Many people think that a Will, Enduring Power of Attorney and Personal Directive documents should be stored in a safety deposit box in a bank somewhere. But this mentality if flawed.


The reason it is flawed is because typically only the registered names on a safety deposit box can access the contents of that box. If you are named as the Attorney in a person’s Enduring Power of Attorney, but you are not registered on the safety deposit box, and the original Enduring Power of Attorney documents are inside that box, you do not have authority to gain access to retrieve them without showing Proof of Death. But an Enduring Power of Attorney only kicks in when the person is alive but lacks mental capacity to handle financial matters, so there is no proof of death, because there is no death.

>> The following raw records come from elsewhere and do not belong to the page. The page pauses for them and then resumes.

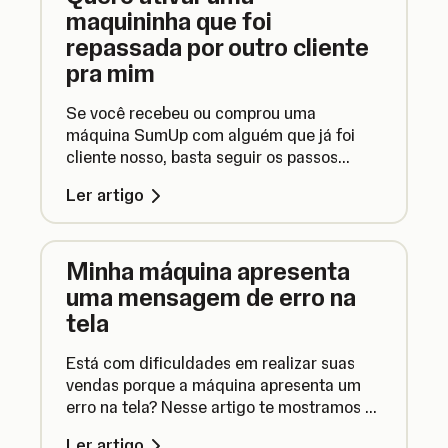
maquininha que foi
repassada por outro cliente
pra mim
Se você recebeu ou comprou uma
máquina SumUp com alguém que já foi
cliente nosso, basta seguir os passos
desse artigo para começar a vender!
Ler artigo
Minha máquina apresenta
uma mensagem de erro na
tela
Está com dificuldades em realizar suas
vendas porque a máquina apresenta um
erro na tela? Nesse artigo te mostramos o
que fazer.
Ler artigo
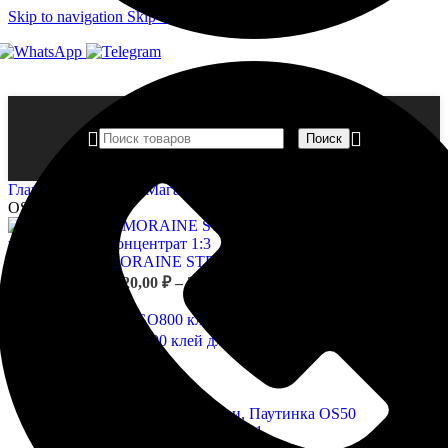
Skip to navigation
Skip to main content
Поиск
Главная страница
»
Магазин
»
OSCAR стеклообои, Паутинка
OS50 50кв.м.
FINNCOLOR MORAINE STRONG грунтовка укрепляющая,
Диапазон
концентрат 1:3
420,00
₽
–
3 610,00
₽
цен:
Назад к товарам
420,00 ₽
–
OSCAR GO400/GO800 клей для стеклообоев
965,00
₽
–
1
3
Диапазон
880,00
₽
610,00 ₽
цен:
965,00 ₽
–
1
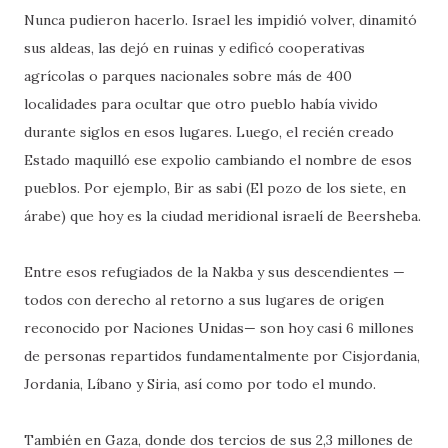
Nunca pudieron hacerlo. Israel les impidió volver, dinamitó
sus aldeas, las dejó en ruinas y edificó cooperativas
agrícolas o parques nacionales sobre más de 400
localidades para ocultar que otro pueblo había vivido
durante siglos en esos lugares. Luego, el recién creado
Estado maquilló ese expolio cambiando el nombre de esos
pueblos. Por ejemplo, Bir as sabi (El pozo de los siete, en
árabe) que hoy es la ciudad meridional israelí de Beersheba.
Entre esos refugiados de la Nakba y sus descendientes —
todos con derecho al retorno a sus lugares de origen
reconocido por Naciones Unidas— son hoy casi 6 millones
de personas repartidos fundamentalmente por Cisjordania,
Jordania, Líbano y Siria, así como por todo el mundo.
También en Gaza, donde dos tercios de sus 2,3 millones de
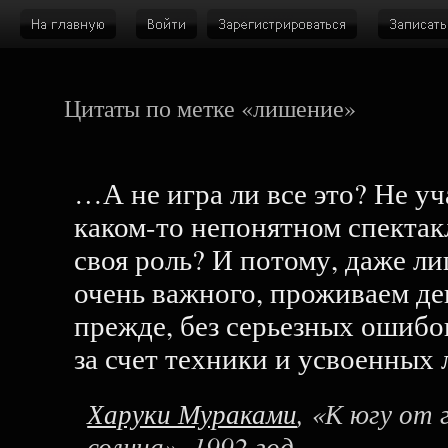
Цитаты по метке «лишение»
…А не игра ли все это? Не уч
каком-то непонятном спектакл
своя роль? И потому, даже л
очень важного, проживаем ден
прежде, без серьезных ошибо
за счет техники и усвоенных
Харуки Мураками
, «К югу от 
солнца», 1992 год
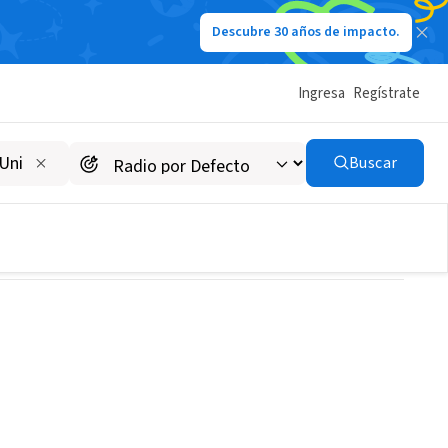
Descubre 30 años de impacto.
Ingresa
Regístrate
Buscar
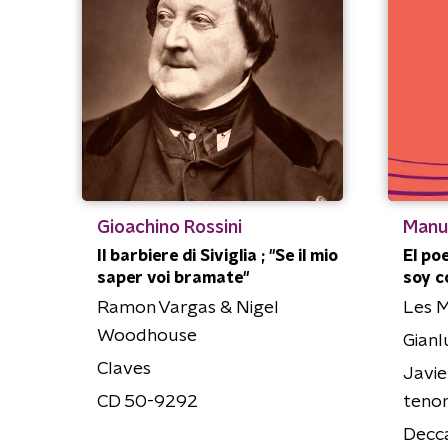
Gioachino Rossini
Manu
Il barbiere di Siviglia ; "Se il mio
El poe
saper voi bramate"
soy c
Ramon Vargas & Nigel
Les M
Woodhouse
Gian
Claves
Javie
CD 50-9292
teno
Decc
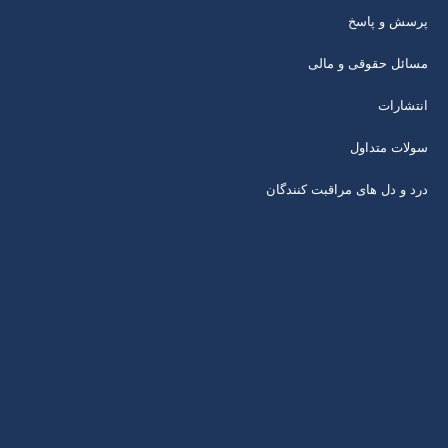
پرسش و پاسخ
مسائل حقوقی و مالی
انتشارات
سولات متداول
درد و دل های مراقبت کنندگان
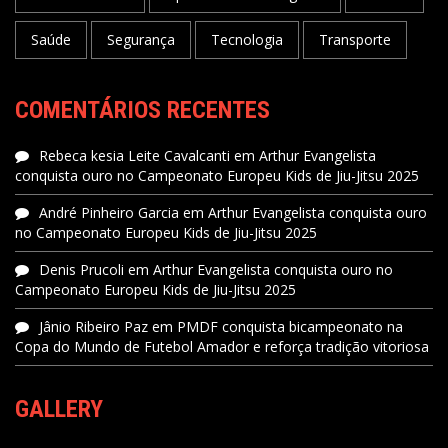
Saúde
Segurança
Tecnologia
Transporte
COMENTÁRIOS RECENTES
Rebeca kesia Leite Cavalcanti
em
Arthur Evangelista
conquista ouro no Campeonato Europeu Kids de Jiu-Jitsu 2025
André Pinheiro Garcia
em
Arthur Evangelista conquista ouro
no Campeonato Europeu Kids de Jiu-Jitsu 2025
Denis Prucoli
em
Arthur Evangelista conquista ouro no
Campeonato Europeu Kids de Jiu-Jitsu 2025
Jânio Ribeiro Paz
em
PMDF conquista bicampeonato na
Copa do Mundo de Futebol Amador e reforça tradição vitoriosa
GALLERY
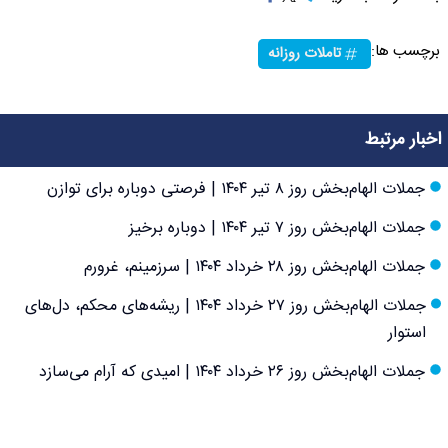
برچسب ها:
تاملات روزانه
اخبار مرتبط
جملات الهام‌بخش روز ۸ تیر ۱۴۰۴ | فرصتی دوباره برای توازن
جملات الهام‌بخش روز ۷ تیر ۱۴۰۴ | دوباره برخیز
جملات الهام‌بخش روز ۲۸ خرداد ۱۴۰۴ | سرزمینم، غرورم
جملات الهام‌بخش روز ۲۷ خرداد ۱۴۰۴ | ریشه‌های محکم، دل‌های
استوار
جملات الهام‌بخش روز ۲۶ خرداد ۱۴۰۴ | امیدی که آرام می‌سازد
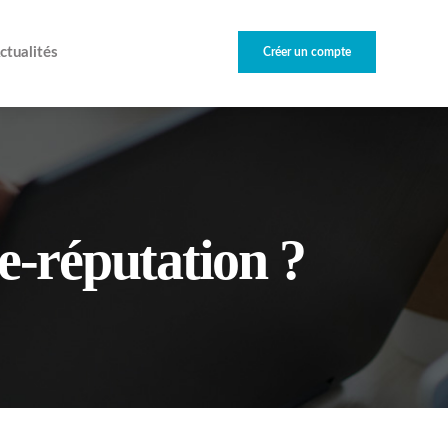
ctualités
Créer un compte
e-réputation ?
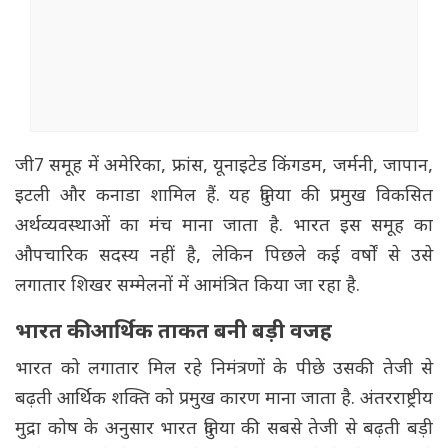
जी7 समूह में अमेरिका, फ्रांस, यूनाइटेड किंगडम, जर्मनी, जापान,
इटली और कनाडा शामिल हैं. यह दुनिया की प्रमुख विकसित
अर्थव्यवस्थाओं का मंच माना जाता है. भारत इस समूह का
औपचारिक सदस्य नहीं है, लेकिन पिछले कई वर्षों से उसे
लगातार शिखर सम्मेलनों में आमंत्रित किया जा रहा है.
भारत की आर्थिक ताकत बनी बड़ी वजह
भारत को लगातार मिल रहे निमंत्रणों के पीछे उसकी तेजी से
बढ़ती आर्थिक शक्ति को प्रमुख कारण माना जाता है. अंतरराष्ट्रीय
मुद्रा कोष के अनुसार भारत दुनिया की सबसे तेजी से बढ़ती बड़ी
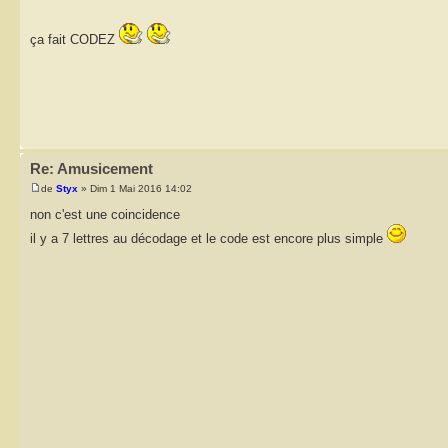
ça fait CODEZ
Re: Amusicement
de
Styx
» Dim 1 Mai 2016 14:02
non c'est une coincidence
il y a 7 lettres au décodage et le code est encore plus simple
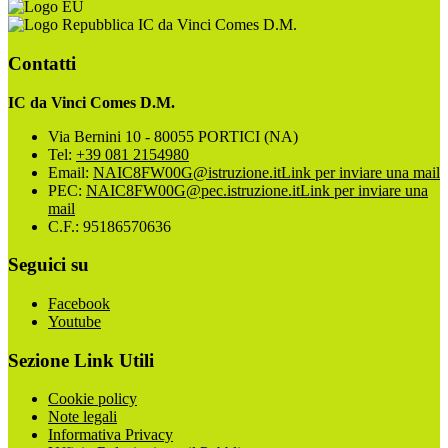
IC da Vinci Comes D.M.
Contatti
IC da Vinci Comes D.M.
Via Bernini 10 - 80055 PORTICI (NA)
Tel:
+39 081 2154980
Email:
NAIC8FW00G@istruzione.it
Link per inviare una mail
PEC:
NAIC8FW00G@pec.istruzione.it
Link per inviare una
mail
C.F.: 95186570636
Seguici su
Facebook
Youtube
Sezione Link Utili
Cookie policy
Note legali
Informativa Privacy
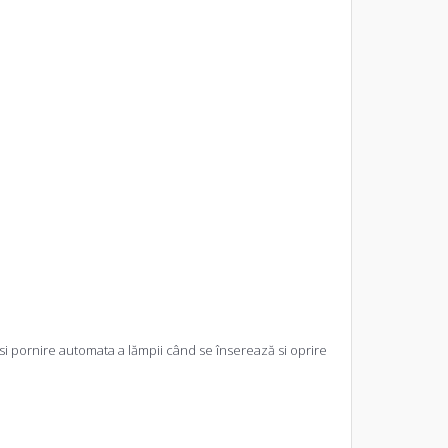
si pornire automata a lămpii când se înserează si oprire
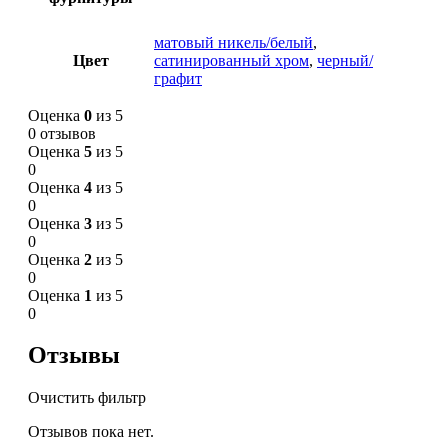
матовый никель/белый
,
Цвет
сатинированный хром
,
черный/
графит
Оценка
0
из 5
0 отзывов
Оценка
5
из 5
0
Оценка
4
из 5
0
Оценка
3
из 5
0
Оценка
2
из 5
0
Оценка
1
из 5
0
Отзывы
Очистить фильтр
Отзывов пока нет.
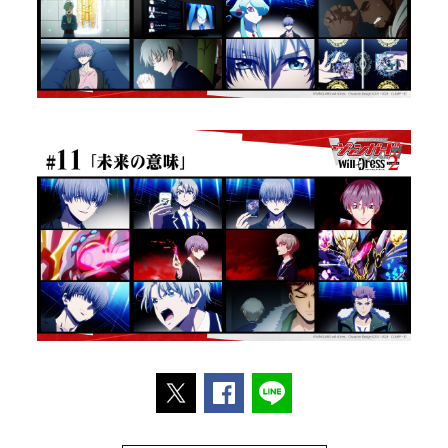
ポストする
Facebookでシェアする
LINEで送る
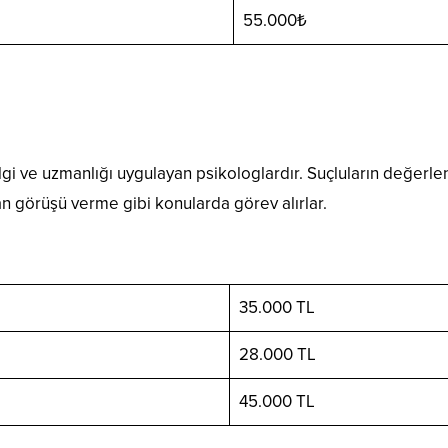
55.000₺
lgi ve uzmanlığı uygulayan psikologlardır. Suçluların değerlen
 görüşü verme gibi konularda görev alırlar.
35.000 TL
28.000 TL
45.000 TL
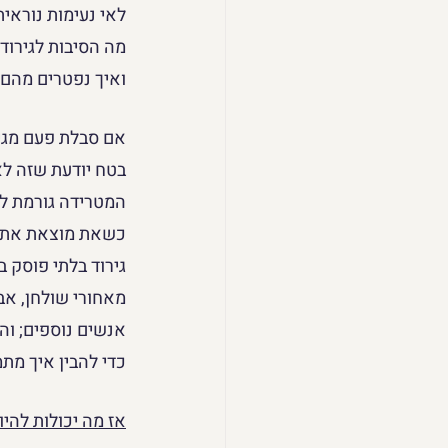
לאי נעימות נוראית
מה הסיבות לגירוד
ואיך נפטרים מהם
אם סבלת פעם מגיר
בטח יודעת שזה לא
המטרידה גורמת לא
כשאת מוצאת את ע
גירוד בלתי פוסק ב
מאחורי שולחן, אב
אנשים נוספים; והג
כדי להבין איך מתמ
אז מה יכולות להי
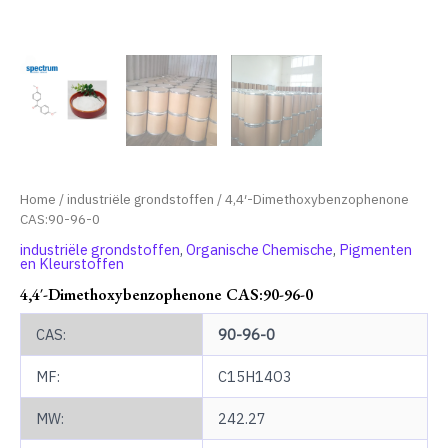
Home
/
industriële grondstoffen
/ 4,4′-Dimethoxybenzophenone
CAS:90-96-0
industriële grondstoffen
,
Organische Chemische
,
Pigmenten
en Kleurstoffen
4,4′-Dimethoxybenzophenone CAS:90-96-0
CAS:
90-96-0
MF:
C15H14O3
MW:
242.27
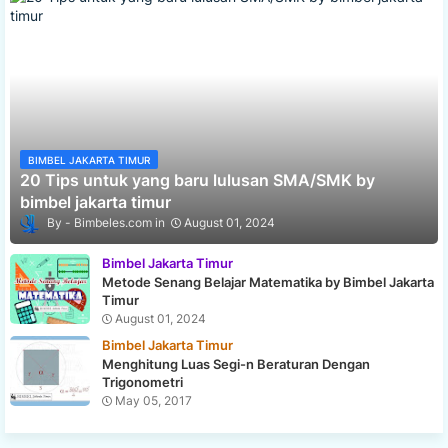
BIMBEL JAKARTA TIMUR
20 Tips untuk yang baru lulusan SMA/SMK by
bimbel jakarta timur
Bimbeles.com
August 01, 2024
Bimbel Jakarta Timur
Metode Senang Belajar Matematika by Bimbel Jakarta
Timur
August 01, 2024
Bimbel Jakarta Timur
Menghitung Luas Segi-n Beraturan Dengan
Trigonometri
May 05, 2017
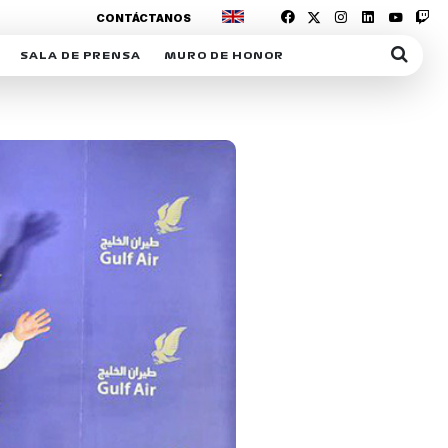
CONTÁCTANOS
SALA DE PRENSA
MURO DE HONOR
IAS
SUSCRIPCIÓN SALA DE PRENSA
IPCIÓN RACING NEWS
COMUNICADOS
OPCIÓN
COGP
ACREDITACIONES
S
RACTIVOS
Y
ICA
ER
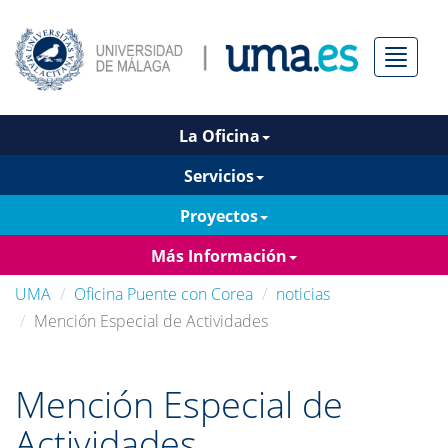
Menú
La Oficina
Servicios
Proyectos
Más Información
UMA
Oficina Puente con Corea
noticias
Mención Especial de Actividades
Mención Especial de
Actividades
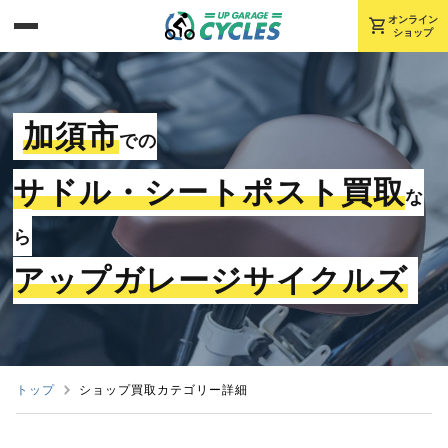
shopping_cart
オンライン
ショップ
加須市
での
サドル・シートポスト買取
な
ら
アップガレージサイクルズ
トップ
ショップ買取カテゴリー詳細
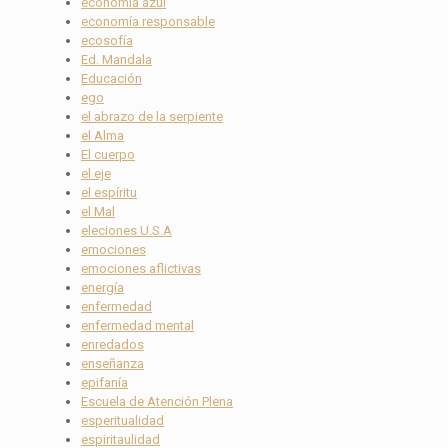
economía azul
economía responsable
ecosofía
Ed. Mandala
Educación
ego
el abrazo de la serpiente
el Alma
El cuerpo
el eje
el espíritu
el Mal
eleciones U.S.A
emociones
emociones aflictivas
energía
enfermedad
enfermedad mental
enredados
enseñanza
epifanía
Escuela de Atención Plena
esperitualidad
espiritaulidad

Essentially you will be in for a fight with the bank for access. And it will be a cyclical fight: where they will not recognize you as the Attorney if you do not have the original Enduring Power of Attorney to show them, but you cannot obtain the original because it is in the safety deposit box and the bank wont allow you access. The same goes for the Personal Directive documentation, which also kicks in when someone is alive, but lacks mental capacity to make personal and health care decisions for themselves.


There are other places that may be more suitable to store your estate planning documents. Places such as a fire proof safe, a fire proof filing cabinet, or even in a water proof container (a large Ziploc bag) in your freezer. Wherever you store these documents, please let your Attorney, Agent and Executor know where they are and how they can gain access to them.